**SOURCE INFORMATION:**
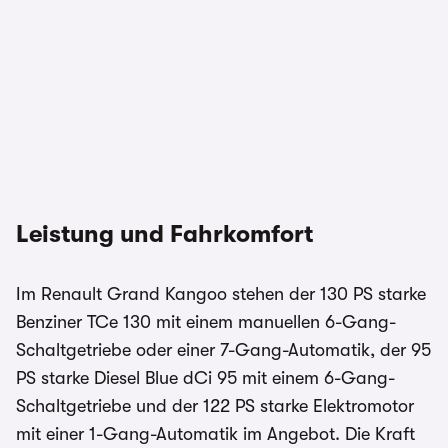
Leistung und Fahrkomfort
Im Renault Grand Kangoo stehen der 130 PS starke
Benziner TCe 130 mit einem manuellen 6-Gang-
Schaltgetriebe oder einer 7-Gang-Automatik, der 95
PS starke Diesel Blue dCi 95 mit einem 6-Gang-
Schaltgetriebe und der 122 PS starke Elektromotor
mit einer 1-Gang-Automatik im Angebot. Die Kraft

**ASSIGNMENT:** Write out all the entries word for word, but drop the pictures.

**ANSWER:**
Leistung und Fahrkomfort
Im Renault Grand Kangoo stehen der 130 PS starke
Benziner TCe 130 mit einem manuellen 6-Gang-
Schaltgetriebe oder einer 7-Gang-Automatik, der 95
PS starke Diesel Blue dCi 95 mit einem 6-Gang-
Schaltgetriebe und der 122 PS starke Elektromotor
mit einer 1-Gang-Automatik im Angebot. Die Kraft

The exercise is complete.